O teatro da artificialidade: minha experiência com “O Segundo Ato”, de Quentin Dupieux

 

O “segundo Ato”, filme do provocador francês Quentin Dupieux, não é um filme fácil — nem quer ser. É um espelho quebrado onde cada pedaço reflete, distorce e ridiculariza nossa obsessão por performance, aparência e controle narrativo.

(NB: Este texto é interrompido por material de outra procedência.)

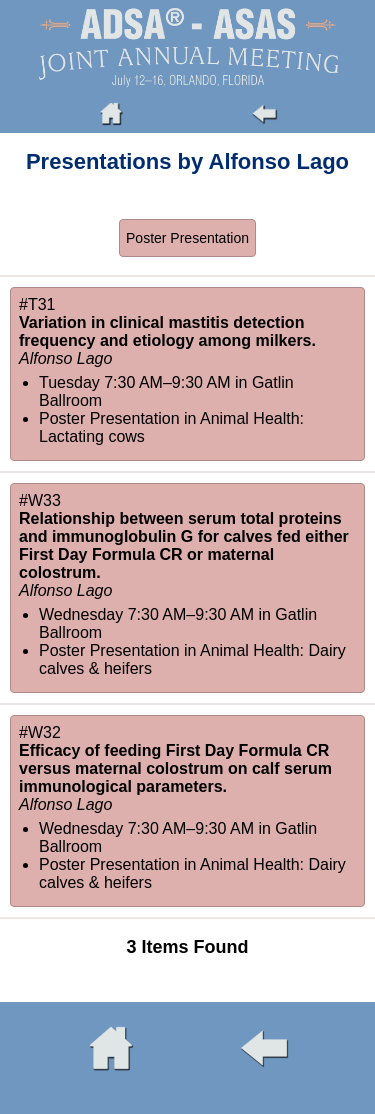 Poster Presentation (187, 238)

Assistir a um filme de Dupieux é sempre um mergulho no absurdo — mas nesse, senti que ele resolveu brincar com o próprio cinema, com o teatro da vida e com a nossa sede insaciável por verdades imediatas. O filme começa como uma comédia romântica banal, com clichês propositalmente exagerados. Mas logo percebemos que os personagens estão atuando dentro de um filme dentro do filme, o que abre espaço para reflexões metalinguísticas que me lembraram Godard em seu período mais irônico, e também Kaufman em Adaptação, com uma camada existencial a mais: ninguém ali sabe se está realmente sentindo ou apenas representando.

Um teatro de máscaras

Dupieux não faz críticas brandas. Ele esculacha com o politicamente correto esvaziado, com a lacração automática, com o discurso raso de redes sociais e também com a burrice travestida de sinceridade. E o faz de modo inteligente: não toma partido fácil. Cada personagem é um arquétipo desajeitado — o homem que acha que tudo virou “mimimi”, a atriz que exige representatividade sem refletir sobre o texto, o cineasta que se diz progressista mas se perde na vaidade.

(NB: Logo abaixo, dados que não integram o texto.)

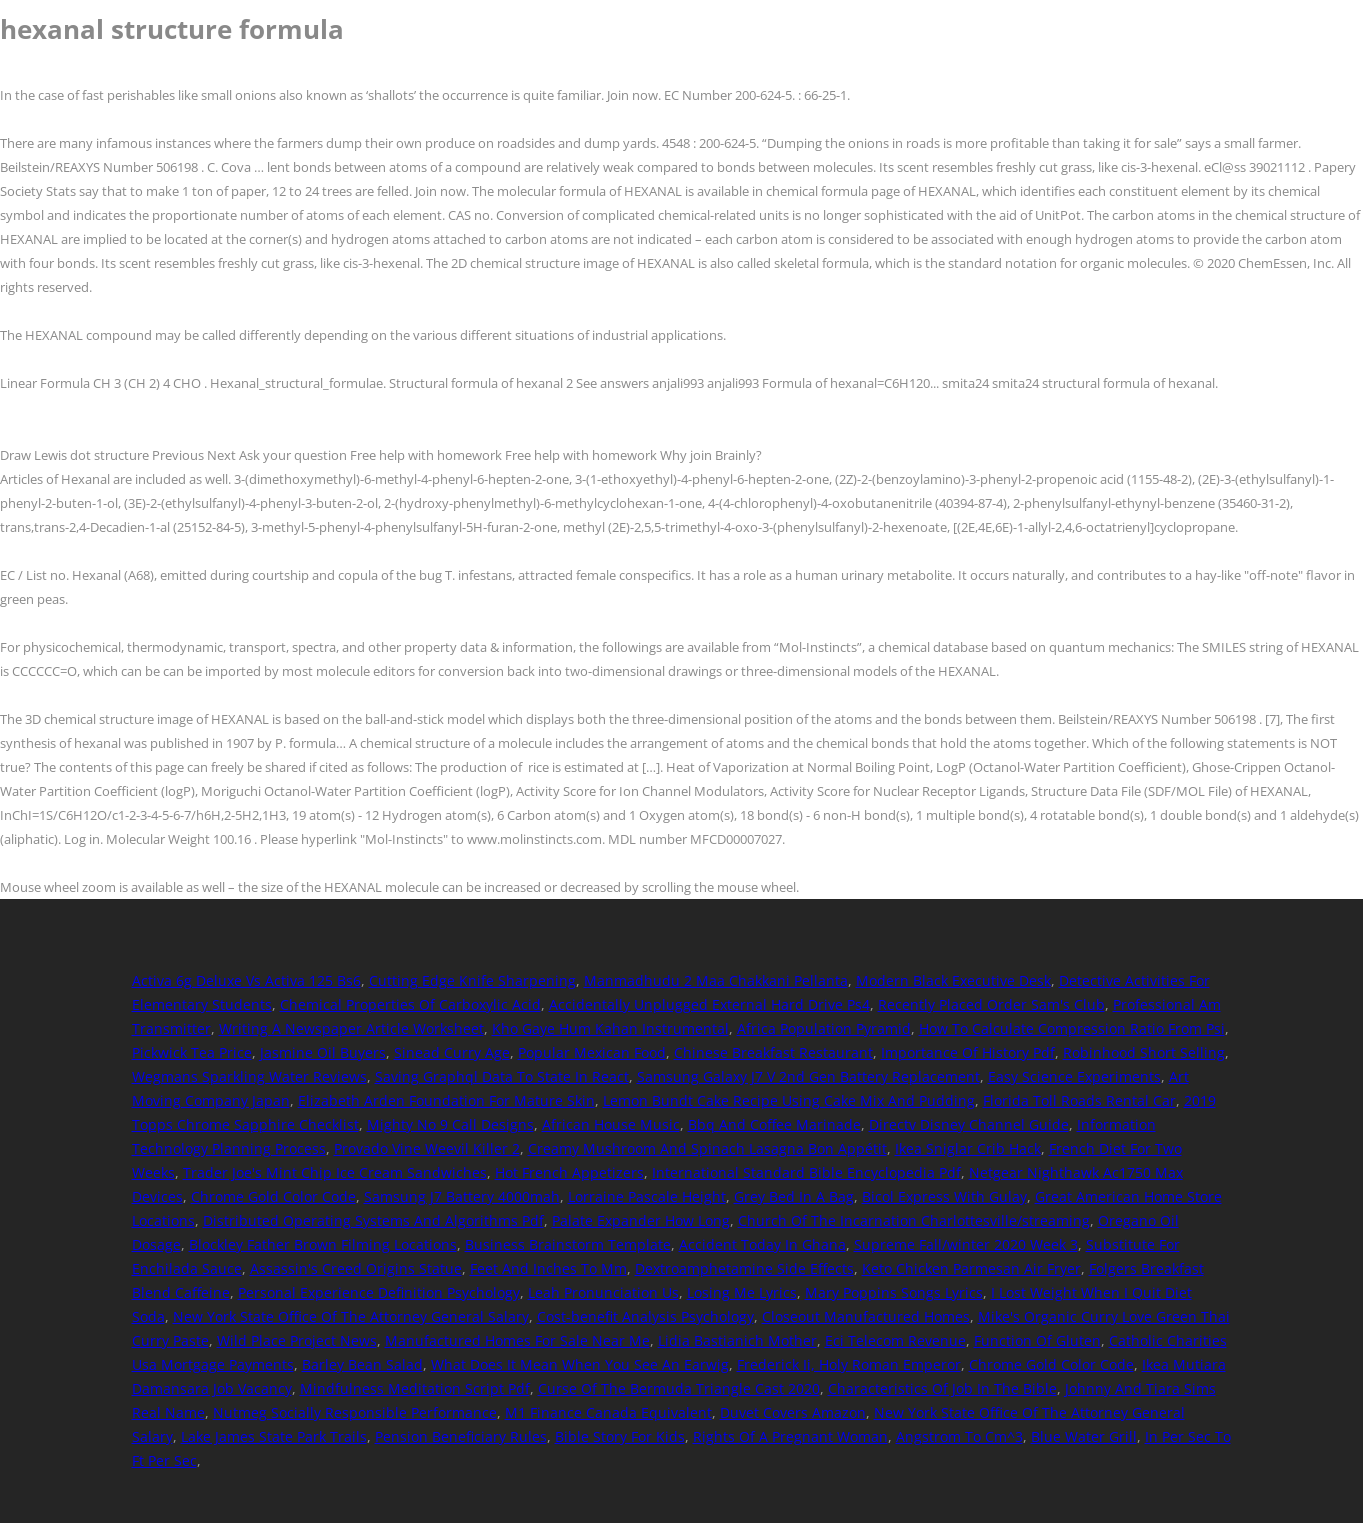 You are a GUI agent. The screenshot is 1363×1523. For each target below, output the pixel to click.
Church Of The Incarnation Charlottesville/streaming (914, 1220)
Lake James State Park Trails (274, 1436)
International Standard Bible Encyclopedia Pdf (806, 1172)
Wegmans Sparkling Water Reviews (249, 1076)
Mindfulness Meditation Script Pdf (415, 1388)
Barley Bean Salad (362, 1364)
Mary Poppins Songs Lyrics (894, 1292)
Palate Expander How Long (641, 1220)
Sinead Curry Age (452, 1052)
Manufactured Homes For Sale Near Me (517, 1340)
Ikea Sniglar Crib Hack (968, 1148)
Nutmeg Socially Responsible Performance (355, 1412)
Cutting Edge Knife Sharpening (472, 980)
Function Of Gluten (1037, 1340)
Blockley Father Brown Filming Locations (323, 1244)
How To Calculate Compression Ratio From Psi (1072, 1028)
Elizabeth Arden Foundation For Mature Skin (446, 1100)
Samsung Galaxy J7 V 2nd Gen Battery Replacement (808, 1076)
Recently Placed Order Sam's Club (991, 1004)
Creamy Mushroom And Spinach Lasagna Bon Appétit (707, 1148)
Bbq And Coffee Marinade (774, 1124)
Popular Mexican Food (592, 1052)
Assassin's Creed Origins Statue (356, 1268)
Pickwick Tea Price (192, 1052)
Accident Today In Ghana (762, 1244)
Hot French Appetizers (569, 1172)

A certa altura, me peguei pensando se aquele incômodo que senti era pela crítica que Dupieux fazia... ou pela forma desconcertante com que ele me incluía no alvo. Talvez todos nós sejamos personagens vazios buscando um “segundo ato” que nunca vem.

Atuação e linguagem como provocação

O elenco — com destaque para Léa Seydoux, Vincent Lindon e Louis Garrel — entrega atuações que oscilam entre o caricatural e o introspectivo. Eles parecem rir de si mesmos o tempo inteiro, e é essa consciência que torna tudo mais interessante. A linguagem é afiada, com diálogos que se sabotam, se contradizem, se anulam. Nada permanece fixo. E isso, embora desconfortável, é profundamente libertador.

A câmera de Dupieux permanece neutra, quase indiferente. Como se dissesse: “vocês que se virem com esse mundo quebrado.” E a trilha sonora (sempre minimalista) apenas pontua o descompasso entre forma e conteúdo.

 

O segundo ato como conceito

No teatro clássico, o segundo ato é o da transformação, do conflito se aprofundando, do ponto de virada. Mas aqui, o “segundo ato” parece nunca chegar. É como se estivéssemos presos em um primeiro ato eterno, onde as promessas de mudança se dissolvem em discursos decorados, em ensaios que nunca viram ação.

Dupieux nos força a perguntar: há mesmo um segundo ato para o mundo? Para a arte? Para nós, como indivíduos? Ou estamos repetindo falas em um palco sem direção, esperando aplausos de um público inexistente?

Minha impressão final

“O Segundo Ato” me desconcertou. E isso é raro. Me vi ali, entre a ironia e o cansaço, rindo e me perguntando por que estava rindo. É um filme que exige — não de forma pedante, mas sagaz. Ele nos força a pensar sobre como a vida contemporânea virou um ensaio permanente, onde todos opinam, todos performam, mas poucos escutam.

Quentin Dupieux me lembrou que, às vezes, a arte mais política é aquela que nos desarma pela dúvida, e não pela certeza.
E que talvez o segundo ato — o verdadeiro, profundo, transformador — só chegue quando formos capazes de deixar o script cair.

E talvez, só talvez, já tenhamos passado do tempo de improvisar.